[Data records — start]

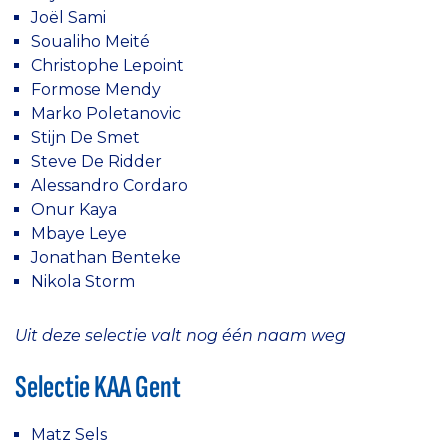
Joël Sami
Soualiho Meité
Christophe Lepoint
Formose Mendy
Marko Poletanovic
Stijn De Smet
Steve De Ridder
Alessandro Cordaro
Onur Kaya
Mbaye Leye
Jonathan Benteke
Nikola Storm
Uit deze selectie valt nog één naam weg
Selectie KAA Gent
Matz Sels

[Data records — finish]

◆ **Requirement**
Apart from the pictures, repeat every entry exactly.

◆ **Solution for this task**
Joël Sami
Soualiho Meité
Christophe Lepoint
Formose Mendy
Marko Poletanovic
Stijn De Smet
Steve De Ridder
Alessandro Cordaro
Onur Kaya
Mbaye Leye
Jonathan Benteke
Nikola Storm
Uit deze selectie valt nog één naam weg
Selectie KAA Gent
Matz Sels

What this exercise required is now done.